Publish date29 Aug 2017 - 9:27
Story Code : 281550

Gazprom offers proposal for development of Iran's oil projects

​Iran says Russia’s Gazprom has presented its technical proposals for the development of two major oil fields in areas close to the border with Iraq.
Gazprom offers proposal for development of Iran

Amir Hossein Zamaninia, Iran’s deputy minister of petroleum for trade and international affair, told the domestic media that the projects involved were Changuleh and Cheshmeh Khosh.

Zamaninia added that Gazprom’s proposals would be studied by the National Iranian Oil Company (NIOC) and the results would be announced accordingly. 

Last December, the Russian giant signed an agreement with Iran’s Petroleum Engineering and Development Company (PEDEC) to study the two projects. 

On the same front, Zamaninia emphasized that Iran has signed the largest number of basic agreements with Russian companies over studying Iranian oil and gas projects. 

Changuleh - which sits on Iran’s border with Iraq - is already proving to have become one of Iran’s emerging top oil project prizes. 

Iran has so far signed similar MoUs with Norway’s oil and gas operator DNO ASA as well as Thailand’s PTT Exploration and Production Public Company Limited (PTTEP) to study the same field. 

Iran’s oil officials had previously said that Changuleh could be linked to another nearby field named Azar.
Azar, itself, is believed to be connected to Iraq’s Badra oil field.

Azar and Changuleh were discovered in 2005 as a result of explorations conducted by a consortium comprising Russia’s Lukoil and Norway’s Statoil.  Both fields – together with Iraq’s Badra – are believed to hold an in-place reserve of about 3.5 billion barrels. 

Cheshmeh Khosh - a second oil field that Gazprom Neft would study under the MoU it signed in Tehran on Tuesday – was discovered in 1975 but is yet to start production.
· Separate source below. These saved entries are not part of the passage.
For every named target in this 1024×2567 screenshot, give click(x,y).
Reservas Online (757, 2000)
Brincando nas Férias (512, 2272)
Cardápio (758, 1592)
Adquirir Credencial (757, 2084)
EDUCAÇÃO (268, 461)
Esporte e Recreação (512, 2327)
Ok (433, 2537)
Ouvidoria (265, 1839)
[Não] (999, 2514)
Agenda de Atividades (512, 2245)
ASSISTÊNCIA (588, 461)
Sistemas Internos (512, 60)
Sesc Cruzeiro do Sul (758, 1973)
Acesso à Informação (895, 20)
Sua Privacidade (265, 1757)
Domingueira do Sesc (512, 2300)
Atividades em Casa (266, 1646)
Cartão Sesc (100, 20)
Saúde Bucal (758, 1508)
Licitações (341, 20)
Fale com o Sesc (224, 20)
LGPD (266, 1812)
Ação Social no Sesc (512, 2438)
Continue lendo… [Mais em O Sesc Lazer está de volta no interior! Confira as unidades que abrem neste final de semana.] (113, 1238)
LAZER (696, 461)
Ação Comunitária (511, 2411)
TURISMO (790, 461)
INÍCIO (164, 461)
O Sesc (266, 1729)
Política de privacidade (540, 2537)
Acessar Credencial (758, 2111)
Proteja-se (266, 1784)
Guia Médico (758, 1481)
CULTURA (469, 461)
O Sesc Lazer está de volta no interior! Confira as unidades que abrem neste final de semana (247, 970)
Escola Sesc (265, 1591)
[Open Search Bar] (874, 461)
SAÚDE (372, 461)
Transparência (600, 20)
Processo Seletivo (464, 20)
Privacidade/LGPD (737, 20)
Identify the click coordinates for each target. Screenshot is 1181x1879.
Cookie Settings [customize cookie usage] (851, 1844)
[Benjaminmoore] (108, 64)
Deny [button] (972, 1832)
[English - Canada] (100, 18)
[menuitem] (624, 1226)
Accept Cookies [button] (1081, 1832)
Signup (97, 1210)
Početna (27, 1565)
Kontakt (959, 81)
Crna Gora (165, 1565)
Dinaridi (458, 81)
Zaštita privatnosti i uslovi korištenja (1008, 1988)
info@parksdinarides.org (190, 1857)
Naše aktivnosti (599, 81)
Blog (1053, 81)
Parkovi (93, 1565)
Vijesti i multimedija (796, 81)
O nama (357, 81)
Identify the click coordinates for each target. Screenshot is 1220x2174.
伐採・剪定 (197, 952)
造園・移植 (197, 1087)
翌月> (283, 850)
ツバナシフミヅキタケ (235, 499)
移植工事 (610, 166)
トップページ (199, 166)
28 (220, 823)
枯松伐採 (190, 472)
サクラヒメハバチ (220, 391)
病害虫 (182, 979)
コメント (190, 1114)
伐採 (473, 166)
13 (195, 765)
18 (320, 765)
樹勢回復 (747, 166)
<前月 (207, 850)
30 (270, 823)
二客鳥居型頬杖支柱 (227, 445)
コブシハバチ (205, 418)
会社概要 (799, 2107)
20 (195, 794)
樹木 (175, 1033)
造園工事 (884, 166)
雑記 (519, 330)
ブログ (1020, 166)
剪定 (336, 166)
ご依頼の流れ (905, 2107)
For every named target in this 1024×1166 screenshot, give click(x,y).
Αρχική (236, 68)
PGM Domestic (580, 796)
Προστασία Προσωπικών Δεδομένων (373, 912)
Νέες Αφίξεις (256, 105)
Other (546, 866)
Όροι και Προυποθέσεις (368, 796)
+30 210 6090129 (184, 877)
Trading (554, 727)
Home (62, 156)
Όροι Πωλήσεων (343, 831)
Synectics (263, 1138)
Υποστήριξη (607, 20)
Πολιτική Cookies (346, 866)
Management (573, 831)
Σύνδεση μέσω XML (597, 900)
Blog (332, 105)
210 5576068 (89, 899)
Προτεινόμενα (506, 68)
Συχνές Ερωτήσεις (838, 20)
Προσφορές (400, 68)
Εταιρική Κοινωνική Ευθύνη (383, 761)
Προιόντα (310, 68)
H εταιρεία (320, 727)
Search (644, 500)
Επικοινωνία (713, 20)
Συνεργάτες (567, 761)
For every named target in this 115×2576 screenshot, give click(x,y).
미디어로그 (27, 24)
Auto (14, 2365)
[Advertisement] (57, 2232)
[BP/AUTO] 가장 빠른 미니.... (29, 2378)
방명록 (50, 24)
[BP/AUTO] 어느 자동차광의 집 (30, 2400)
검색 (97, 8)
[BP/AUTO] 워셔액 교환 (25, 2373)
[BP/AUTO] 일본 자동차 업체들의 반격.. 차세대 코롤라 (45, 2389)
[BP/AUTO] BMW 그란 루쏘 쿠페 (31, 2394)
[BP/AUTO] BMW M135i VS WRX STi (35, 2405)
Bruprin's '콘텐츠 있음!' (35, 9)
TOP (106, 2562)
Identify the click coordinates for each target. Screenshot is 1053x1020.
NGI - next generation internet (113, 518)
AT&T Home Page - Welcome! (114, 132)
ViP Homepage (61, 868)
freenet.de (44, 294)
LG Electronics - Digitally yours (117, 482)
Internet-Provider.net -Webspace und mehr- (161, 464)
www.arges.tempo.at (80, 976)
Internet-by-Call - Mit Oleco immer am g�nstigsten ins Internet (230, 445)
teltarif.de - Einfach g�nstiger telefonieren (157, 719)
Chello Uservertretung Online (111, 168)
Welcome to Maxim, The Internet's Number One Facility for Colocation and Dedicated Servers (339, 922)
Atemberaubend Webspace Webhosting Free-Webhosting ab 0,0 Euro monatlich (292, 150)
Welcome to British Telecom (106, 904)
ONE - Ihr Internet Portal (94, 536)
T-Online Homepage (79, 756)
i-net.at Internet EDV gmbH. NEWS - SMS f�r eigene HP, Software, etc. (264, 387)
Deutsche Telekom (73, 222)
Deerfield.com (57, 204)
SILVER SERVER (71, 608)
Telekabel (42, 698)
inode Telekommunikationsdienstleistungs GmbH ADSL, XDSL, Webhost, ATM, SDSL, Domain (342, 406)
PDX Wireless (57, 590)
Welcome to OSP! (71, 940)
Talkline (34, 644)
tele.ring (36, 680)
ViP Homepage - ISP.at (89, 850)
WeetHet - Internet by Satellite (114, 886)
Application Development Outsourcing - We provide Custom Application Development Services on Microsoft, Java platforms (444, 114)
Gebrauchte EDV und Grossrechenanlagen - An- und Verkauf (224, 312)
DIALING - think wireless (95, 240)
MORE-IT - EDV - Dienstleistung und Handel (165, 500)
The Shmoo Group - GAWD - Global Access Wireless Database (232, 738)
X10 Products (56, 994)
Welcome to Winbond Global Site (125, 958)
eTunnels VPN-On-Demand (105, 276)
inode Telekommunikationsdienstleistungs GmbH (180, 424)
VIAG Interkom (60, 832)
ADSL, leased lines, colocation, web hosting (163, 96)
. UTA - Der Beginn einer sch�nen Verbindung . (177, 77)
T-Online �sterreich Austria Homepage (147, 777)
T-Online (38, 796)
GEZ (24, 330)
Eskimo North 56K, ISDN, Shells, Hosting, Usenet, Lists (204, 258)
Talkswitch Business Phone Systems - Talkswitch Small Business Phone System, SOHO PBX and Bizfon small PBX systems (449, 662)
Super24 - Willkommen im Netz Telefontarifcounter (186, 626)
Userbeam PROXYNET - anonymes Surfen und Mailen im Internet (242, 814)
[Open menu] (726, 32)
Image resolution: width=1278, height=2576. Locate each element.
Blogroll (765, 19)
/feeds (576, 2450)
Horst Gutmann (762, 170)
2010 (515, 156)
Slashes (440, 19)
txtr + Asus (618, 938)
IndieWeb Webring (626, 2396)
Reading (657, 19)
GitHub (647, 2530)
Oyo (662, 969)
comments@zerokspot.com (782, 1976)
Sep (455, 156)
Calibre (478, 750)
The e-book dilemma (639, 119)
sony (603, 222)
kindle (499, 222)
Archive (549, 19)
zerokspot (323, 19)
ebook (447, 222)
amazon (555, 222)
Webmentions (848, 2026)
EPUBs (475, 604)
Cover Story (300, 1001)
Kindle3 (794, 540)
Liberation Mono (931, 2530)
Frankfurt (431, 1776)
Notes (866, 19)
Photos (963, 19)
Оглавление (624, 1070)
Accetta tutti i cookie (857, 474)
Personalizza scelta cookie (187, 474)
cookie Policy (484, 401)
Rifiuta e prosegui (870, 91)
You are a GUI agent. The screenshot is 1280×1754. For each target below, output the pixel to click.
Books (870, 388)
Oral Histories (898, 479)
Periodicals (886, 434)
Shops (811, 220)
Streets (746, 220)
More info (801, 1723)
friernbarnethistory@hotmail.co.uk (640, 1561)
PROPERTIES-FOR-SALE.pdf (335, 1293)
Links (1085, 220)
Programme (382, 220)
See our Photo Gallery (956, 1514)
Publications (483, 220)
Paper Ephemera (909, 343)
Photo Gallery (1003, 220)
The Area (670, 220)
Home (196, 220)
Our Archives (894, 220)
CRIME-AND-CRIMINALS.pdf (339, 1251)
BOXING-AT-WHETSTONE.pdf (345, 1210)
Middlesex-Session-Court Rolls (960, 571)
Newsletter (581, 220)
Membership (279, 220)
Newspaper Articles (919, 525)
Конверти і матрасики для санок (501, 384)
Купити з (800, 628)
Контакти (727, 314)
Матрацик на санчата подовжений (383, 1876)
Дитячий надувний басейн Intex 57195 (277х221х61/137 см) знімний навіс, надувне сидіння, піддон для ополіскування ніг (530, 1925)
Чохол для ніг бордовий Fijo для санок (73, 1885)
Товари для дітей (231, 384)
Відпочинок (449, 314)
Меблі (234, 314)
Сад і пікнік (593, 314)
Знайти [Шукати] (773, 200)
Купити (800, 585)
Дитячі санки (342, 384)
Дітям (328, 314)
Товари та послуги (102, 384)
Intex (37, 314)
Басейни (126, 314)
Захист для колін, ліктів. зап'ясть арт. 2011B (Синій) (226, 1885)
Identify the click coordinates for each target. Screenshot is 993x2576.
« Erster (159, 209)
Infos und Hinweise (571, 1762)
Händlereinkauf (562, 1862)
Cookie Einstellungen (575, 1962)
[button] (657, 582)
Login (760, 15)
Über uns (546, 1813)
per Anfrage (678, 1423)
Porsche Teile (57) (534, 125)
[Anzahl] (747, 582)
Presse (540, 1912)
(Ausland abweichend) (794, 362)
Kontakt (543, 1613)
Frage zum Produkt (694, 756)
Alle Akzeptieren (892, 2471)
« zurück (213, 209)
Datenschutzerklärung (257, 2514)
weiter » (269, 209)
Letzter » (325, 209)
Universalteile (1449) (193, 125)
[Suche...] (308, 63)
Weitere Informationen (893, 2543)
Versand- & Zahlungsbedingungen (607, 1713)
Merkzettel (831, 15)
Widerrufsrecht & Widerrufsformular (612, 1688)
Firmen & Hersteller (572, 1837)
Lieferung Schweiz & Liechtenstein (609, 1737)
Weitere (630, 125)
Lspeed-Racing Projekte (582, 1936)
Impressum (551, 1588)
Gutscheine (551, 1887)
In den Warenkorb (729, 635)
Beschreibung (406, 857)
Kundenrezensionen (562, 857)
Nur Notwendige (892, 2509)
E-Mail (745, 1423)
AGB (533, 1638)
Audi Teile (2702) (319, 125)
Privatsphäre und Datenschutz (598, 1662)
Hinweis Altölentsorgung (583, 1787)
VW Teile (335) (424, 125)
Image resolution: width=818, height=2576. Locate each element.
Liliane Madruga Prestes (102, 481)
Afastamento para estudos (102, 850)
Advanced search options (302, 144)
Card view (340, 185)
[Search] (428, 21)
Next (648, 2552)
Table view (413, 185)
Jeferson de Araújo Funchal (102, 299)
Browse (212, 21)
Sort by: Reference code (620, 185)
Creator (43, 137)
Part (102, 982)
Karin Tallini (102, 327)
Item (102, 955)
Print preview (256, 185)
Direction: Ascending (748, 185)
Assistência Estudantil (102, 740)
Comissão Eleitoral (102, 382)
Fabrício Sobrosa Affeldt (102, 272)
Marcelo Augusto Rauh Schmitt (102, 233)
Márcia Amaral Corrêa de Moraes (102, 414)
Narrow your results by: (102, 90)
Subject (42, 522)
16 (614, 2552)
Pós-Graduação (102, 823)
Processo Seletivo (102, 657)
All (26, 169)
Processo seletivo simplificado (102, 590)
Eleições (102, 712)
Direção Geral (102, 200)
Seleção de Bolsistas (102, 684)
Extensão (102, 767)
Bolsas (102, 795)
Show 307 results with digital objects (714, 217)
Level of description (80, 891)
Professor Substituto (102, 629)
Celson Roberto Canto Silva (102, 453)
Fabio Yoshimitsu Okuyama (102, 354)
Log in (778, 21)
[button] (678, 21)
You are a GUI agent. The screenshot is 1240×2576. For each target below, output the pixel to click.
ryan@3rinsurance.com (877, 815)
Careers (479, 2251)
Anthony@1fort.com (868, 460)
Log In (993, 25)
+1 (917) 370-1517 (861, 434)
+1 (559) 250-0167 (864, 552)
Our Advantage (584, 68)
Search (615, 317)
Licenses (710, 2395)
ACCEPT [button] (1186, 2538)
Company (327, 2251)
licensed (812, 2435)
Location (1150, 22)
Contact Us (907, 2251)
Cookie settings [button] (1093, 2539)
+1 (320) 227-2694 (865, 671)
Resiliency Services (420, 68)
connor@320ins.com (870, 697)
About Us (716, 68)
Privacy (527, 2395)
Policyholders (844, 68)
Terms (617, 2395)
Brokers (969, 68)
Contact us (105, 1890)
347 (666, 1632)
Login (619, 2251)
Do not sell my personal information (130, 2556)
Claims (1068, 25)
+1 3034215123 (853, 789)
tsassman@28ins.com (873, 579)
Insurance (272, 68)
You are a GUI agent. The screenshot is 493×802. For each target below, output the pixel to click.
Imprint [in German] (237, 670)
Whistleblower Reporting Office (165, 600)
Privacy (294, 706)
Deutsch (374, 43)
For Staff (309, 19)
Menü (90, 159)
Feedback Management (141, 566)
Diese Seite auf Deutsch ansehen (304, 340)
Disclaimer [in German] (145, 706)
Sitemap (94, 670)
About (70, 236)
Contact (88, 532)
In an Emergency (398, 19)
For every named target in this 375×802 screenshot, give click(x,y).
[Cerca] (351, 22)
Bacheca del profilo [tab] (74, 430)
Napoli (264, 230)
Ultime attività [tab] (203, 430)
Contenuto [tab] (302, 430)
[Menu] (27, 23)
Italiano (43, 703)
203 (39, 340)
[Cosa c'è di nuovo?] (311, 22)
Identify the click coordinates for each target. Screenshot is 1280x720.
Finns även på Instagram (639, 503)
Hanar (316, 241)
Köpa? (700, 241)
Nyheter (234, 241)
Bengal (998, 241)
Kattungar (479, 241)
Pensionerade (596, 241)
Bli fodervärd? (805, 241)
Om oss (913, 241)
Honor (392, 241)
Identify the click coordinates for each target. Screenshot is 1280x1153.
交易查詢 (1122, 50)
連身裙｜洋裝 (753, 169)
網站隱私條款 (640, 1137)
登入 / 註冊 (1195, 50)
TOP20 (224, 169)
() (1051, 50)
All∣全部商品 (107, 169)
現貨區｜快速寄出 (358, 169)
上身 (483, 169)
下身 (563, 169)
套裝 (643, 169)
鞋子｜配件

Its projected production target is 18,000 barrels per day (bpd) and 115 million cubic feet per day (mcf/d) of natural gas. 

Austria’s OMV had recently indicated that it was interested in the development of Cheshmeh Khosh. 
The company was previously involved in the development of the field but withdrew from it in 2008 after a series of draconian US-engineered sanctions were imposed on Iran.